▶ About this task
Begin at the line that holds "de la reforma, al" and copy each line exactly until the data below ends, including that last line but no pictures.

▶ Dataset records
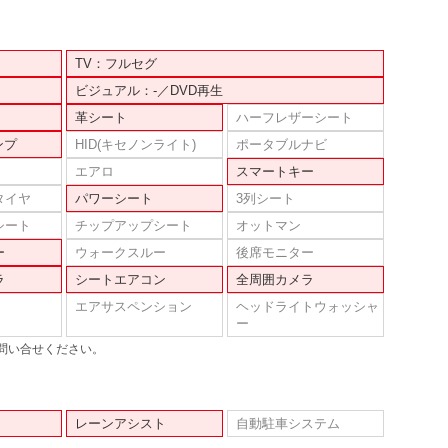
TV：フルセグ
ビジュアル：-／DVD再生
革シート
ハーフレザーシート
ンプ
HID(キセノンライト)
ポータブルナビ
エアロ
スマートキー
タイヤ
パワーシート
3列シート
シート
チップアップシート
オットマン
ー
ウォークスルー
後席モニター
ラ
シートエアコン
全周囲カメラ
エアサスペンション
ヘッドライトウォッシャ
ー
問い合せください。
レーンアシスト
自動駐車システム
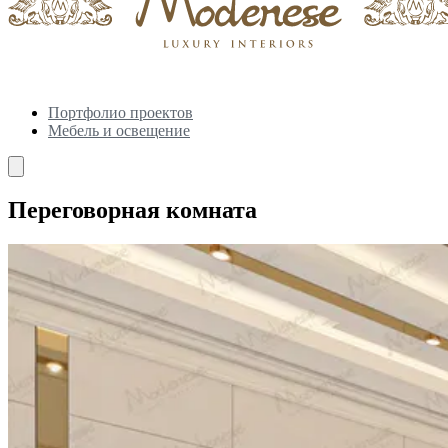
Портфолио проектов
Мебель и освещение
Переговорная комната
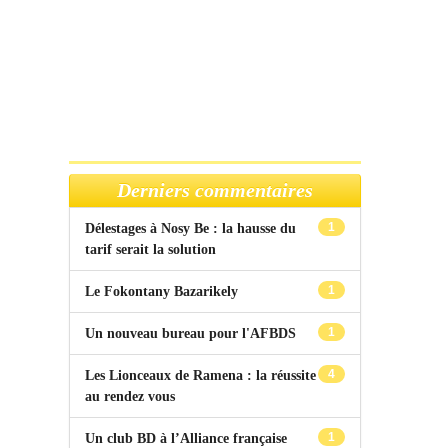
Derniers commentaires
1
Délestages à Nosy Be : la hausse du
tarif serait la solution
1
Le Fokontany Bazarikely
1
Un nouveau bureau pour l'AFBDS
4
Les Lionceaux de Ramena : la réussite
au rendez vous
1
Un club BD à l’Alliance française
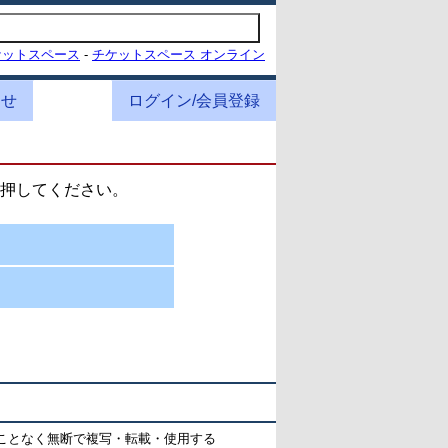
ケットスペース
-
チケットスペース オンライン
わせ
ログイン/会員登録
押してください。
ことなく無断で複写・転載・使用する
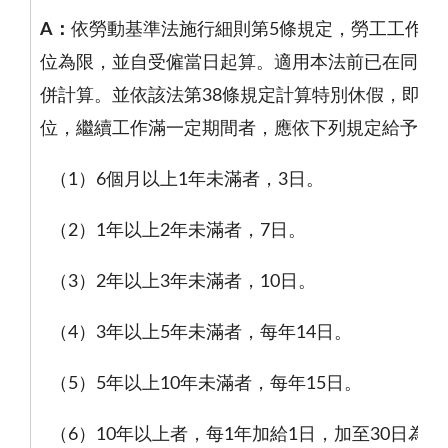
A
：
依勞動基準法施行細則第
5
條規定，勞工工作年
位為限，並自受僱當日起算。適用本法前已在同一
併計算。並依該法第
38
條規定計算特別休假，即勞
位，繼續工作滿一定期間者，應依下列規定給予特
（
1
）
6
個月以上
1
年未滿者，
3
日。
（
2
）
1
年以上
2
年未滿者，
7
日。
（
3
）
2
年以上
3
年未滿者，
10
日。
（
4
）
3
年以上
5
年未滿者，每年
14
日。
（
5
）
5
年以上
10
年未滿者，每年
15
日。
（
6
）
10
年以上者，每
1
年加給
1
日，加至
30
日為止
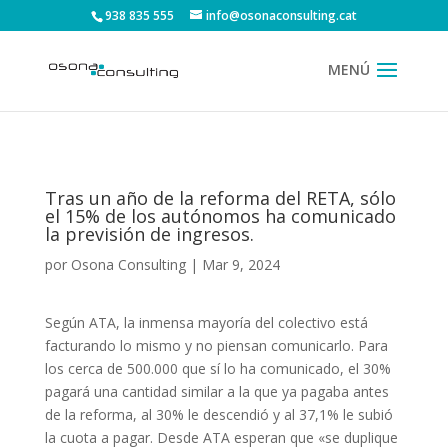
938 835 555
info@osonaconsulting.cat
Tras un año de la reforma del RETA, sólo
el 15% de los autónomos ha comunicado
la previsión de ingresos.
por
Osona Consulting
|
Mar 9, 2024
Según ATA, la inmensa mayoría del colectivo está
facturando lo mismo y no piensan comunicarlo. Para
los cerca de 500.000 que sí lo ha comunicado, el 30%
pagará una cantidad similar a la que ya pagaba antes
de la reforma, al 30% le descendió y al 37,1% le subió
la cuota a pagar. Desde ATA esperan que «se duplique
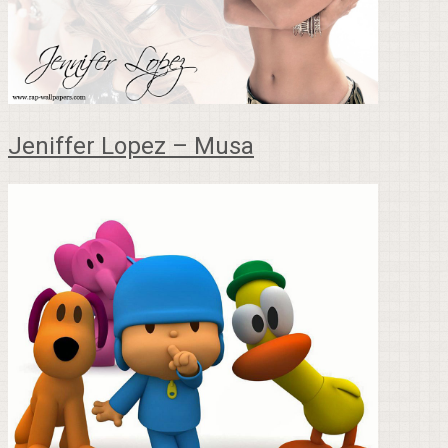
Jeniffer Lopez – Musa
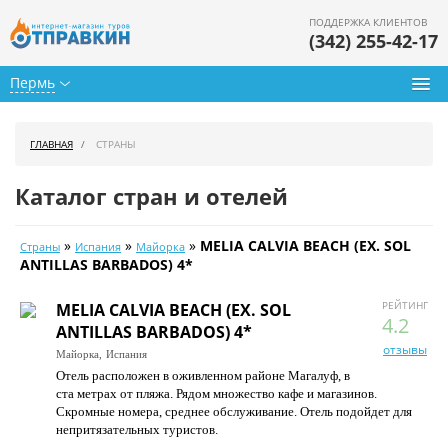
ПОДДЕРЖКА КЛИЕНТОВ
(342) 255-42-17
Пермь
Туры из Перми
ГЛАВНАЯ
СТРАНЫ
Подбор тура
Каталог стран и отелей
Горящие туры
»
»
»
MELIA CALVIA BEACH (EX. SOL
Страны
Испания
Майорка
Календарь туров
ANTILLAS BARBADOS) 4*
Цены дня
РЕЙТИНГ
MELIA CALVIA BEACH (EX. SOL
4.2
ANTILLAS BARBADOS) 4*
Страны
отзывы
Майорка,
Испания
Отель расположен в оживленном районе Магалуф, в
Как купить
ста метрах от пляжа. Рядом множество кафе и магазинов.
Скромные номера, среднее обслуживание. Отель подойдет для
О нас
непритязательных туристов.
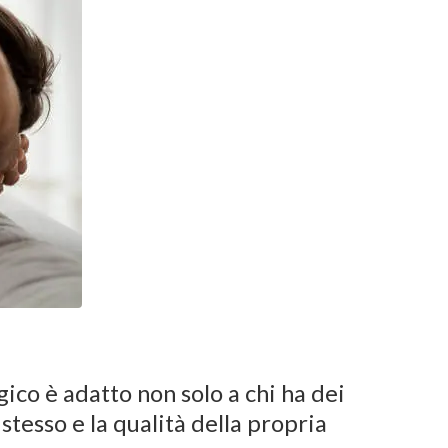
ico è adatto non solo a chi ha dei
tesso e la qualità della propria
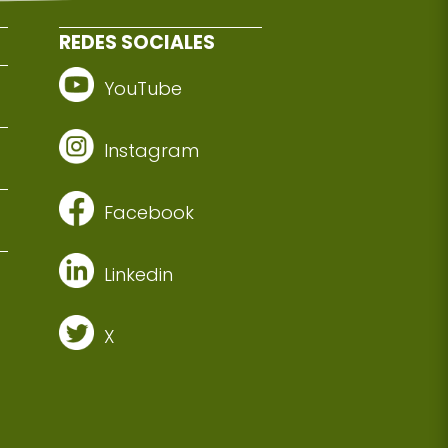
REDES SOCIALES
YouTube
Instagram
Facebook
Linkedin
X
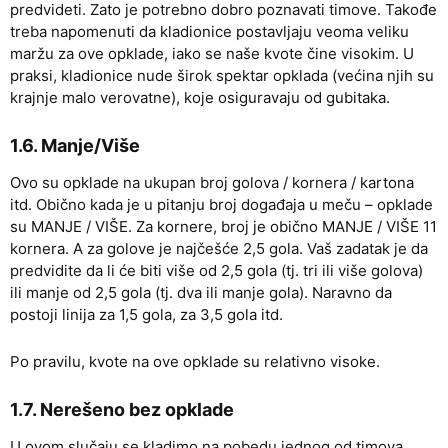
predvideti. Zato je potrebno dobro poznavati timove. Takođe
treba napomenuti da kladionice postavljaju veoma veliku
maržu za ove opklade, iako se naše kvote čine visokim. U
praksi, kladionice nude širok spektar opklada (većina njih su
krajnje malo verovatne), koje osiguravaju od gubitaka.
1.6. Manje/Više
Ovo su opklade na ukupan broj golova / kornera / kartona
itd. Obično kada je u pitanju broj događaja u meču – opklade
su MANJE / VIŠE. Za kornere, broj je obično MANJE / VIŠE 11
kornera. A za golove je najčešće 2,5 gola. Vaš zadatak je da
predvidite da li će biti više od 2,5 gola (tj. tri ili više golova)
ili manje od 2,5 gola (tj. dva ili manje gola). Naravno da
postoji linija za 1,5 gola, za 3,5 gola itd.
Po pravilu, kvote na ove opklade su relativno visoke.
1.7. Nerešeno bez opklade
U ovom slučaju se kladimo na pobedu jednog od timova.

▶ Answer section
de la reforma, al 30% le descendió y al 37,1% le subió
la cuota a pagar. Desde ATA esperan que «se duplique
Jeniffer Lopez – Musa
ПОДДЕРЖКА КЛИЕНТОВ
(342) 255-42-17
Пермь
Туры из Перми
ГЛАВНАЯ
СТРАНЫ
Подбор тура
Каталог стран и отелей
Горящие туры
»
»
»
MELIA CALVIA BEACH (EX. SOL
Страны
Испания
Майорка
Календарь туров
ANTILLAS BARBADOS) 4*
Цены дня
РЕЙТИНГ
MELIA CALVIA BEACH (EX. SOL
4.2
ANTILLAS BARBADOS) 4*
Страны
отзывы
Майорка,
Испания
Отель расположен в оживленном районе Магалуф, в
Как купить
ста метрах от пляжа. Рядом множество кафе и магазинов.
Скромные номера, среднее обслуживание. Отель подойдет для
О нас
непритязательных туристов.
ico è adatto non solo a chi ha dei
tesso e la qualità della propria
REDES SOCIALES
YouTube
Instagram
Facebook
Linkedin
X
predvideti. Zato je potrebno dobro poznavati timove. Takođe
treba napomenuti da kladionice postavljaju veoma veliku
maržu za ove opklade, iako se naše kvote čine visokim. U
praksi, kladionice nude širok spektar opklada (većina njih su
krajnje malo verovatne), koje osiguravaju od gubitaka.
1.6. Manje/Više
Ovo su opklade na ukupan broj golova / kornera / kartona
itd. Obično kada je u pitanju broj događaja u meču – opklade
su MANJE / VIŠE. Za kornere, broj je obično MANJE / VIŠE 11
kornera. A za golove je najčešće 2,5 gola. Vaš zadatak je da
predvidite da li će biti više od 2,5 gola (tj. tri ili više golova)
ili manje od 2,5 gola (tj. dva ili manje gola). Naravno da
postoji linija za 1,5 gola, za 3,5 gola itd.
Po pravilu, kvote na ove opklade su relativno visoke.
1.7. Nerešeno bez opklade
U ovom slučaju se kladimo na pobedu jednog od timova.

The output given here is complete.